I think the big legal issue is that Chertoff blasted through 30 environmental and other laws to build the fence, in effect signifying that laws are enforceable...but only when they don't get in the way. Add the prospect of UT-Brownsville being cut in half, the unknown extent of impact on the desert ecosystem and wildlife, and you have a recipe for some pretty heated opposition.
Not a very good example for the US Government to set for its own citizens.
The same can be said about the Mexican government who hand out maps while encouraging their illegal aliens to breach our borders:
Desert Invasion - U.S.
Crossers burying border in garbage - Despite cleanups, trash along smuggling routes piles up faster than ever
By Tony Davis, Arizona Daily Star
July 30, 2006
Crossers burying border in garbage | www.azstarnet.com ® (http://www.azstarnet.com/sn/border/140004 - broken link)

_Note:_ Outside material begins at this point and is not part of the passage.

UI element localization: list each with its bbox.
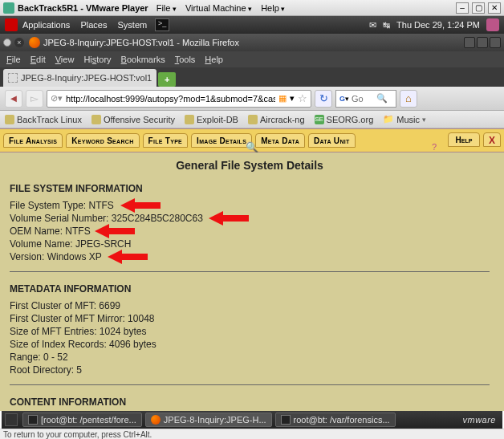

After three years of cleanups, the federal government has achieved no better than a 1 percent solution for the problem of trash left in Southern Arizona by illegal border-crossers.
Cleanup crews from various agencies, volunteer groups and the Tohono O'odham Nation hauled about 250,000 pounds of trash from thousands of acres of federal, state and private land across Southern Arizona in 2002 to 2005, says the U.S. Bureau of Land Management.
But that's only a fraction of the nearly 25 million pounds of trash thought to be out there.